A solução põe-se como o enigma da esfinge de Tebas: “decifra-me ou te devoro”. Ela é sempre especifica, própria a cada território. Aos que não acharem o caminho justo restará o ônus do conflito entre a ambiciosa empresa humana e os limites da natureza. Está claro que os caminhos, as opções de resolução, dependem das relações sociais específicas de cada lugar, mas sempre no contexto mais amplo das assimetrias da realidade brasileira.
A essa discussão subjaz a questão prática: qual a estratégia para fazer o desenvolvimento econômico, sem predação dos recursos ambientais e, especialmente, sem avançar na fronteira de desflorestamento para que se reduza, sistematicamente, a taxa de desmatamento?

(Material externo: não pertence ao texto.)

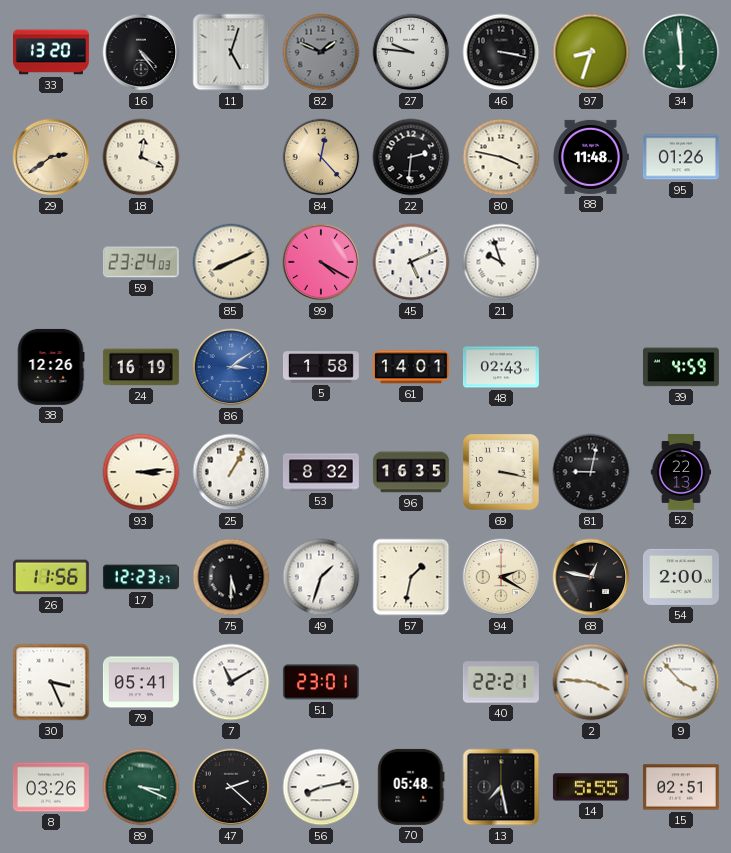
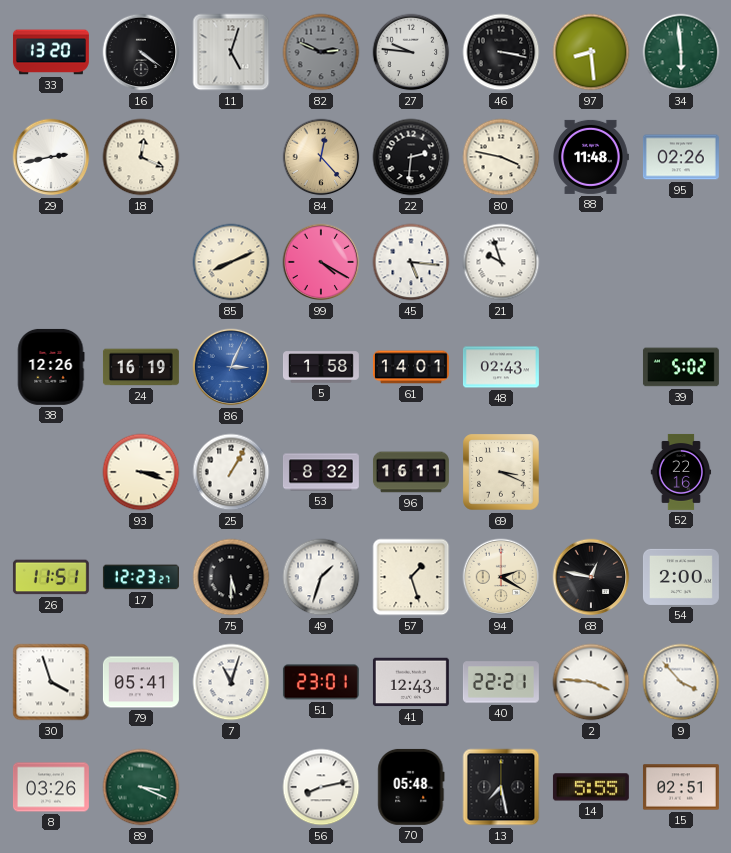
16: 4:24 -> 4:21
82: 1:49 -> 2:49
97: 8:33 -> 8:29
29: 2:39 -> 2:43
29 dial: champagne -> white
95: 01:26 -> 02:26
59: 23:24 -> none
45: 5:11 -> 5:16
86: 3:09 -> 3:04
39: 4:59 -> 5:02
93: 3:14 -> 3:18
96: 16:35 -> 16:11
69: 3:17 -> 3:19
81: 9:02 -> none
52: 22:13 -> 22:16
26: 11:56 -> 11:51
57: 1:32 -> 1:27
30: 3:26 -> 3:57
7: 11:10 -> 11:03
41: none -> 12:43
47: 2:22 -> none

Na Amazônia Ocidental, estão em curso três experiências diferenciadas. O estado do Amazonas aposta no desenvolvimento de uma economia urbana-industrial, por meio da zona Franca de Manaus, com efeito multiplicador em toda a economia estadual. Garante a preservação dos ecossistemas, mas produz um enorme desequilíbrio espacial.
Rondônia alicerça seu desenvolvimento no agronegócio e na agroindústria que resultaram em efeitos destrutivos nos recursos naturais. Certamente, esbarrará  em limites ambientais intransponíveis. O Acre optou por uma saída equilibrada que harmoniza desenvolvimento econômico, conservação dos recursos florestais, inclusão social, equilíbrio territorial, valorização da cultura e identidade locais, que tem raízes na sua história e em suas  populações tradicionais.
Todas as dimensões da estratégia são importantes, porém duas são determinantes: a economia e a cultura. O desafio é fazer crescer o produto econômico com o  incremento da produtividade no conjunto da economia. Expansão econômica e produtividade são as variáveis essenciais da equação do desenvolvimento. Aliás, desenvolvimento econômico, conceitualmente, manifesta-se fundamentalmente como aumento da produtividade da economia.
A industrialização, que cria oportunidades para elevação do padrão tecnológico, é a opção mais eficaz para aumentar a produtividade que permite o aumento do produto interno, com redução ampla e significativa do crescimento da produção extensiva. O crescimento da produção industrial será acompanhada pela agregação de valor à pequena indústria, ao extrativismo, à produção agrícola familiar, à pecuária e, de modo geral, aos pequenos negócios.
A elevação da produtividade da agropecuária nas áreas abertas resultará na substituição da produção extensiva pela intensiva. O que significa maior produção na mesma área de terra. Com a mudança, será possível evitar desmatamento e aumentar a produção, ao mesmo tempo. A intensificação da produção nas áreas já desmatadas é a saída tecnológica para garantir aos agricultores familiares espaço para produção e tornar residual o desflorestamento.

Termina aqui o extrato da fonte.